After a long absent, I would like to make some further notes. Thank you very much in advace.

1) Negative boundary condition V(d) = -0.6 V

As Werner mentioned, mathematically, V(d) cannot take a negative value. And, I have noticed that a negative V(d) is also physically non-sense. Sorry for my carelessness. For it to be physically and mathematically meaningful, V(d) should always be 0.6 V. In fact, in the problem, V(0) is the electrical potential imposed by Au(gold) electrode and V(d) is that of Al(Aluminium).

2) The slow change of V(d) in response to the change of C(the electric field, which is dV/dx).

As mentioned in the last part of 1), we are dealing with a problem where the electrical potential at two electrodes V(0) and V(d) are fixed at 0 and 0.6V, respectively. Thus, in principle, V(0) and V(C) should not be changing in response to the change of C(the electric field).

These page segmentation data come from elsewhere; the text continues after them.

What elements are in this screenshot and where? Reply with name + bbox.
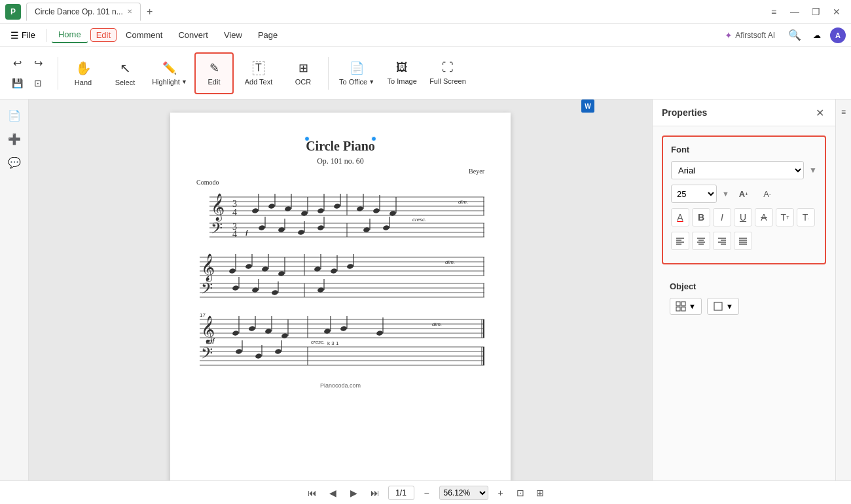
page-input[interactable]	[388, 486, 414, 500]
zoom-in-btn[interactable]: +	[494, 486, 508, 500]
undo-btn[interactable]: ↩	[8, 54, 26, 73]
subscript-btn[interactable]: T.	[797, 208, 815, 226]
bottom-bar: ⏮ ◀ ▶ ⏭ − 56.12% 50% 75% 100% 125% 150% …	[0, 480, 851, 504]
arrange-btn[interactable]: ▼	[670, 298, 702, 315]
settings-btn[interactable]: ≡	[765, 5, 783, 18]
menu-comment[interactable]: Comment	[119, 27, 169, 43]
menu-convert[interactable]: Convert	[172, 27, 215, 43]
font-decrease-btn[interactable]: A-	[758, 185, 776, 203]
svg-text:f: f	[245, 230, 249, 237]
select-label: Select	[115, 79, 136, 86]
pdf-content: Circle Piano Op. 101 no. 60 Beyer Comodo…	[196, 132, 484, 395]
edit-label: Edit	[208, 78, 221, 86]
redo-btn[interactable]: ↪	[29, 54, 47, 73]
sidebar-comment-icon[interactable]: 💬	[4, 152, 25, 173]
menu-home[interactable]: Home	[52, 27, 88, 43]
file-menu[interactable]: ☰ File	[5, 27, 41, 43]
sheet-title-container[interactable]: Circle Piano	[196, 139, 484, 154]
svg-point-113	[376, 330, 383, 336]
first-page-btn[interactable]: ⏮	[304, 485, 320, 501]
search-btn[interactable]: 🔍	[786, 26, 804, 45]
italic-btn[interactable]: I	[713, 208, 731, 226]
ai-label: Afirstsoft AI	[735, 31, 775, 40]
hand-tool-btn[interactable]: ✋ Hand	[63, 52, 103, 94]
to-office-tool-btn[interactable]: 📄 To Office ▼	[334, 52, 380, 94]
svg-text:dim.: dim.	[432, 321, 442, 327]
save-btn[interactable]: 💾	[8, 74, 26, 92]
align-justify-btn[interactable]	[734, 232, 752, 250]
cloud-btn[interactable]: ☁	[809, 28, 825, 43]
svg-point-72	[346, 263, 353, 269]
last-page-btn[interactable]: ⏭	[367, 485, 383, 501]
underline-btn[interactable]: U	[734, 208, 752, 226]
svg-point-23	[372, 207, 380, 213]
sidebar-add-icon[interactable]: ➕	[4, 128, 25, 149]
close-btn[interactable]: ✕	[827, 5, 846, 18]
font-increase-btn[interactable]: A+	[734, 185, 753, 203]
ocr-label: OCR	[295, 78, 311, 86]
sidebar-pages-icon[interactable]: 📄	[4, 105, 25, 126]
superscript-btn[interactable]: TT	[776, 208, 794, 226]
user-avatar: A	[830, 27, 846, 43]
align-center-btn[interactable]	[692, 232, 710, 250]
prev-page-btn[interactable]: ◀	[325, 485, 341, 501]
fit-page-btn[interactable]: ⊞	[533, 486, 547, 500]
select-tool-btn[interactable]: ↖ Select	[105, 52, 145, 94]
tab-close-btn[interactable]: ✕	[127, 8, 132, 15]
font-size-select[interactable]: 25 12 14 16 18 20 24 28 32 36	[671, 185, 717, 203]
menu-divider	[46, 29, 46, 42]
active-tab[interactable]: Circle Dance Op. 101 n... ✕	[26, 3, 141, 21]
add-text-icon: T	[253, 61, 264, 75]
export-btn[interactable]: ⊡	[29, 74, 47, 92]
font-family-select[interactable]: Arial Times New Roman Helvetica	[671, 161, 804, 179]
panel-close-btn[interactable]: ✕	[813, 106, 826, 119]
app-icon: P	[5, 4, 21, 20]
ai-button[interactable]: ✦ Afirstsoft AI	[719, 27, 780, 43]
panel-tab-icon[interactable]: ≡	[837, 102, 850, 122]
ocr-icon: ⊞	[299, 61, 308, 75]
align-left-btn[interactable]	[671, 232, 689, 250]
svg-text:dim.: dim.	[458, 199, 468, 205]
menu-right-area: ✦ Afirstsoft AI 🔍 ☁ A	[719, 26, 846, 45]
zoom-select[interactable]: 56.12% 50% 75% 100% 125% 150%	[439, 486, 488, 500]
menu-view[interactable]: View	[217, 27, 249, 43]
full-screen-icon: ⛶	[442, 61, 454, 75]
crop-btn[interactable]: ▼	[707, 298, 739, 315]
to-office-label: To Office	[339, 78, 367, 86]
minimize-btn[interactable]: —	[786, 5, 804, 18]
svg-rect-152	[676, 307, 680, 311]
panel-header: Properties ✕	[653, 99, 835, 126]
svg-point-61	[245, 263, 252, 269]
fit-width-btn[interactable]: ⊡	[513, 486, 528, 500]
ocr-tool-btn[interactable]: ⊞ OCR	[283, 52, 323, 94]
edit-tool-btn[interactable]: ✎ Edit	[194, 52, 234, 94]
object-buttons: ▼ ▼	[670, 298, 818, 315]
hand-icon: ✋	[75, 60, 92, 76]
music-staff-1: 𝄞 3 4	[196, 187, 484, 240]
edit-icon: ✎	[209, 61, 219, 75]
menu-edit[interactable]: Edit	[90, 28, 117, 42]
to-image-tool-btn[interactable]: 🖼 To Image	[382, 52, 422, 94]
strikethrough-btn[interactable]: A	[755, 208, 773, 226]
menu-page[interactable]: Page	[251, 27, 284, 43]
highlight-tool-btn[interactable]: ✏️ Highlight ▼	[147, 52, 192, 94]
maximize-btn[interactable]: ❐	[806, 5, 825, 18]
full-screen-tool-btn[interactable]: ⛶ Full Screen	[424, 52, 471, 94]
sheet-subtitle: Op. 101 no. 60	[196, 156, 484, 166]
left-sidebar: 📄 ➕ 💬	[0, 99, 29, 480]
bold-btn[interactable]: B	[692, 208, 710, 226]
add-text-tool-btn[interactable]: T Add Text	[236, 52, 281, 94]
zoom-out-btn[interactable]: −	[420, 486, 434, 500]
svg-text:4: 4	[232, 229, 237, 239]
toolbar: ↩ ↪ 💾 ⊡ ✋ Hand ↖ Select ✏️ Highlight ▼ ✎…	[0, 47, 851, 99]
next-page-btn[interactable]: ▶	[346, 485, 362, 501]
align-right-btn[interactable]	[713, 232, 731, 250]
new-tab-btn[interactable]: +	[142, 4, 158, 20]
music-staff-2: 𝄞 f	[196, 247, 484, 300]
add-text-label: Add Text	[245, 78, 273, 86]
font-color-btn[interactable]: A	[671, 208, 689, 226]
pdf-area[interactable]: Circle Piano Op. 101 no. 60 Beyer Comodo…	[29, 99, 652, 480]
svg-rect-150	[676, 302, 680, 306]
svg-point-16	[317, 207, 324, 213]
font-section: Font Arial Times New Roman Helvetica ▼ 2…	[662, 135, 826, 264]
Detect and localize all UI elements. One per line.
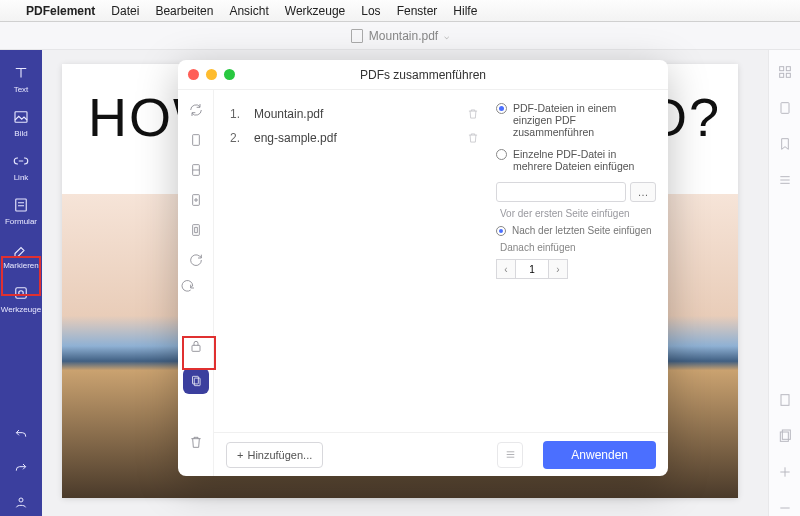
page-icon[interactable] <box>777 100 793 116</box>
svg-rect-11 <box>780 432 788 441</box>
file-row[interactable]: 2. eng-sample.pdf <box>228 126 482 150</box>
stepper-prev[interactable]: ‹ <box>496 259 516 279</box>
dialog-side-rail <box>178 90 214 476</box>
menubar-app[interactable]: PDFelement <box>26 4 95 18</box>
tool-form-label: Formular <box>5 217 37 226</box>
tool-tools[interactable]: Werkzeuge <box>2 280 40 318</box>
tool-link[interactable]: Link <box>2 148 40 186</box>
radio-icon <box>496 226 506 236</box>
menu-bearbeiten[interactable]: Bearbeiten <box>155 4 213 18</box>
option-merge-single[interactable]: PDF-Dateien in einem einzigen PDF zusamm… <box>496 102 656 138</box>
thumbnail-icon[interactable] <box>777 392 793 408</box>
svg-rect-2 <box>16 288 27 299</box>
undo-button[interactable] <box>2 420 40 448</box>
plus-icon: + <box>237 449 243 461</box>
option-label: Einzelne PDF-Datei in mehrere Dateien ei… <box>513 148 656 172</box>
zoom-icon[interactable] <box>224 69 235 80</box>
file-path-input[interactable] <box>496 182 626 202</box>
window-titlebar: Mountain.pdf ⌵ <box>0 22 800 50</box>
remove-file-button[interactable] <box>466 106 480 122</box>
page-extract-icon[interactable] <box>188 192 204 208</box>
svg-rect-13 <box>192 135 199 146</box>
page-split-icon[interactable] <box>188 162 204 178</box>
file-row[interactable]: 1. Mountain.pdf <box>228 102 482 126</box>
page-icon[interactable] <box>188 132 204 148</box>
minus-icon[interactable] <box>777 500 793 516</box>
text-icon <box>12 64 30 82</box>
document-title: Mountain.pdf <box>369 29 438 43</box>
add-file-button[interactable]: + Hinzufügen... <box>226 442 323 468</box>
svg-rect-12 <box>782 430 790 439</box>
close-icon[interactable] <box>188 69 199 80</box>
merge-options: PDF-Dateien in einem einzigen PDF zusamm… <box>492 90 668 476</box>
svg-rect-0 <box>15 112 27 123</box>
tool-image[interactable]: Bild <box>2 104 40 142</box>
file-index: 1. <box>230 107 244 121</box>
page-crop-icon[interactable] <box>188 222 204 238</box>
stack-icon[interactable] <box>777 428 793 444</box>
svg-rect-19 <box>194 378 200 386</box>
tool-form[interactable]: Formular <box>2 192 40 230</box>
lock-icon[interactable] <box>188 338 204 354</box>
apply-button[interactable]: Anwenden <box>543 441 656 469</box>
dialog-footer: + Hinzufügen... Anwenden <box>214 432 668 476</box>
file-name: eng-sample.pdf <box>254 131 456 145</box>
chevron-down-icon[interactable]: ⌵ <box>444 31 449 41</box>
browse-button[interactable]: … <box>630 182 656 202</box>
form-icon <box>12 196 30 214</box>
view-toggle-button[interactable] <box>497 442 523 468</box>
traffic-lights <box>188 69 235 80</box>
tool-text-label: Text <box>14 85 29 94</box>
trash-icon[interactable] <box>188 434 204 450</box>
plus-icon[interactable] <box>777 464 793 480</box>
svg-rect-8 <box>786 73 790 77</box>
tool-highlight[interactable]: Markieren <box>2 236 40 274</box>
option-label: Nach der letzten Seite einfügen <box>512 225 652 236</box>
left-toolbar: Text Bild Link Formular Markieren Werkze… <box>0 50 42 516</box>
refresh-icon[interactable] <box>188 102 204 118</box>
redo-button[interactable] <box>2 454 40 482</box>
rotate-ccw-icon[interactable] <box>188 282 204 298</box>
file-index: 2. <box>230 131 244 145</box>
insert-then-label: Danach einfügen <box>500 242 656 253</box>
rotate-cw-icon[interactable] <box>188 252 204 268</box>
highlight-icon <box>12 240 30 258</box>
merge-tool-button[interactable] <box>183 368 209 394</box>
menu-ansicht[interactable]: Ansicht <box>229 4 268 18</box>
redo-icon <box>13 460 29 476</box>
menu-datei[interactable]: Datei <box>111 4 139 18</box>
list-icon[interactable] <box>777 172 793 188</box>
option-label: PDF-Dateien in einem einzigen PDF zusamm… <box>513 102 656 138</box>
grid-icon[interactable] <box>777 64 793 80</box>
file-name: Mountain.pdf <box>254 107 456 121</box>
minimize-icon[interactable] <box>206 69 217 80</box>
menu-fenster[interactable]: Fenster <box>397 4 438 18</box>
dialog-title: PDFs zusammenführen <box>360 68 486 82</box>
insert-after-option[interactable]: Nach der letzten Seite einfügen <box>496 225 656 236</box>
image-icon <box>12 108 30 126</box>
file-list: 1. Mountain.pdf 2. eng-sample.pdf <box>214 90 492 476</box>
svg-rect-7 <box>779 73 783 77</box>
svg-rect-17 <box>192 345 200 351</box>
merge-dialog: PDFs zusammenführen 1. Mountain.pdf 2. <box>178 60 668 476</box>
tool-text[interactable]: Text <box>2 60 40 98</box>
bookmark-icon[interactable] <box>777 136 793 152</box>
option-insert-multiple[interactable]: Einzelne PDF-Datei in mehrere Dateien ei… <box>496 148 656 172</box>
radio-icon <box>496 103 507 114</box>
svg-rect-5 <box>779 67 783 71</box>
menu-hilfe[interactable]: Hilfe <box>453 4 477 18</box>
user-button[interactable] <box>2 488 40 516</box>
menu-werkzeuge[interactable]: Werkzeuge <box>285 4 345 18</box>
user-icon <box>13 494 29 510</box>
menu-los[interactable]: Los <box>361 4 380 18</box>
right-rail <box>768 50 800 516</box>
stepper-next[interactable]: › <box>548 259 568 279</box>
svg-rect-18 <box>192 376 198 384</box>
merge-icon <box>189 374 203 388</box>
remove-file-button[interactable] <box>466 130 480 146</box>
stepper-value[interactable] <box>516 259 548 279</box>
page-stepper: ‹ › <box>496 259 656 279</box>
tool-link-label: Link <box>14 173 29 182</box>
undo-icon <box>13 426 29 442</box>
tool-tools-label: Werkzeuge <box>1 305 41 314</box>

The ODE solver was written with one boundary condition. It would be better if we can impose two boundary conditions V(d) = 0.6 V as well as V(0) = 0 V. But I have no clue, for now, how to do that.

Anyway, the proposed solution was very useful.

The variable that I am trying to sweep is 'sigma' from 0.05 to a value where V(d) restes on 0.6 V, while struggling to extract data from the plot using excel component. (recently uploaded an other thread on that problem. If time allows, please have a look.)

I hope this response would help you understand the problem better. Thank you.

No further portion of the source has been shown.